Let's plot training and validation accuracy as well as training and validation loss.
import matplotlib.pyplot as plt
%matplotlib inline
accuracy = history4.history['acc']
val_accuracy = history4.history['val_acc']
loss = history4.history['loss']
val_loss = history4.history['val_loss']
epochs = range(len(accuracy))
plt.plot(epochs, accuracy, 'bo', label='Training accuracy')
plt.plot(epochs, val_accuracy, 'b', label='Validation accuracy')
plt.title('Training and validation accuracy')
plt.legend()
plt.figure()
plt.plot(epochs, loss, 'bo', label='Training loss')
plt.plot(epochs, val_loss, 'b', label='Validation loss')
plt.title('Training and validation loss')
plt.legend()
plt.show()
These plots look decent: The training curves are closely tracking the validation curves.
I can summarize the performance of my classifier as follows:
# get the predictions for the test data
predicted_classes = cnn4.predict_classes(X_test)
# get the indices to be plotted
y_true = data_test.iloc[:, 0]
correct = np.nonzero(predicted_classes==y_true)[0]
incorrect = np.nonzero(predicted_classes!=y_true)[0]
from sklearn.metrics import classification_report
target_names = ["Class {}".format(i) for i in range(10)]
print(classification_report(y_true, predicted_classes, target_names=target_names))
precision recall f1-score support Class 0 0.91 0.87 0.89 1000 Class 1 0.99 1.00 1.00 1000 Class 2 0.95 0.85 0.90 1000 Class 3 0.94 0.96 0.95 1000 Class 4 0.86 0.94 0.90 1000 Class 5 0.99 0.98 0.99 1000 Class 6 0.78 0.81 0.80 1000 Class 7 0.95 0.98 0.97 1000 Class 8 0.99 0.99 0.99 1000 Class 9 0.99 0.97 0.98 1000 avg / total 0.94 0.94 0.94 10000
It's apparent that the classifier is underperforming for class 6 in terms of both precision and recall. For class 4, the classifier is slightly lacking precision; whereas for class 0 and 2, it is slightly lacking recall.
Perhaps I would gain more insight after visualizing the correct and incorrect predictions.
Here is a subset of correctly predicted classes.
for i, correct in enumerate(correct[:9]):
plt.subplot(3,3,i+1)
plt.imshow(X_test[correct].reshape(28,28), cmap='gray', interpolation='none')
plt.title("Predicted {}, Class {}".format(predicted_classes[correct], y_true[correct]))
plt.tight_layout()
And here is a subset of incorrectly predicted classes:
for i, incorrect in enumerate(incorrect[0:9]):
plt.subplot(3,3,i+1)
plt.imshow(X_test[incorrect].reshape(28,28), cmap='gray', interpolation='none')
plt.title("Predicted {}, Class {}".format(predicted_classes[incorrect], y_true[incorrect]))
plt.tight_layout()
It’s often said that deep-learning models are “black boxes”: learning representations that are difficult to extract and present in a human-readable form.

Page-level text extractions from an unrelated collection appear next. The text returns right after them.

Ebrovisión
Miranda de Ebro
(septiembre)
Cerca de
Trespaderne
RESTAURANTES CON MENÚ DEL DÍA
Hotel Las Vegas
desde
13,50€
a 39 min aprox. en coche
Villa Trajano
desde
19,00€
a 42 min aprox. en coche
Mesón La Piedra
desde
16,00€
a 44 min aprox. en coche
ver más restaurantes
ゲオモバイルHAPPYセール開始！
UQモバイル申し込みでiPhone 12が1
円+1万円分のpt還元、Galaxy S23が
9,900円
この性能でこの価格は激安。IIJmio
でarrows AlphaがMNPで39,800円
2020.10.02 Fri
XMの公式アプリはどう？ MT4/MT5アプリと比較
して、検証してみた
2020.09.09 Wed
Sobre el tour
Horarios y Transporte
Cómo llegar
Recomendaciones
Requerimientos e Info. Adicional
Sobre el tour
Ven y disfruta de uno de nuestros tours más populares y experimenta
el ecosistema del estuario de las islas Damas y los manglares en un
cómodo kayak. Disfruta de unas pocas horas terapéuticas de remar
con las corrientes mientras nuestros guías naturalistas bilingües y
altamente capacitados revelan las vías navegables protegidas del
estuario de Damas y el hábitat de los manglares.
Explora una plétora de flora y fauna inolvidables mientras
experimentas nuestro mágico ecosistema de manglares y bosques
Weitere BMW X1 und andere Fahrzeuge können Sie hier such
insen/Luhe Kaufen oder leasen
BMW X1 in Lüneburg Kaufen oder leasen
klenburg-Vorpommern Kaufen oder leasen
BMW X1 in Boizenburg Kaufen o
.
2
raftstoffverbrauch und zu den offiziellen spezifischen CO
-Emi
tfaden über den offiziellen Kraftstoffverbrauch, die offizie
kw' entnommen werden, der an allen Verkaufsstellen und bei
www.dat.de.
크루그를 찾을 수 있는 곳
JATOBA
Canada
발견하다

Although this is partially true for certain types of deep-learning models, it’s definitely not true for convnets. The representations learned by convnets are highly amenable to visualization, in large part because they’re representations of visual concepts.
Here I attempt to visualize the intermediate CNN outputs (intermediate activations). Visualizing intermediate activations consists of displaying the feature maps that are output by various convolution and pooling layers in a network, given a certain input (the output of a layer is often called its activation, the output of the activation function). This gives a view into how an input is decomposed into the different filters learned by the network.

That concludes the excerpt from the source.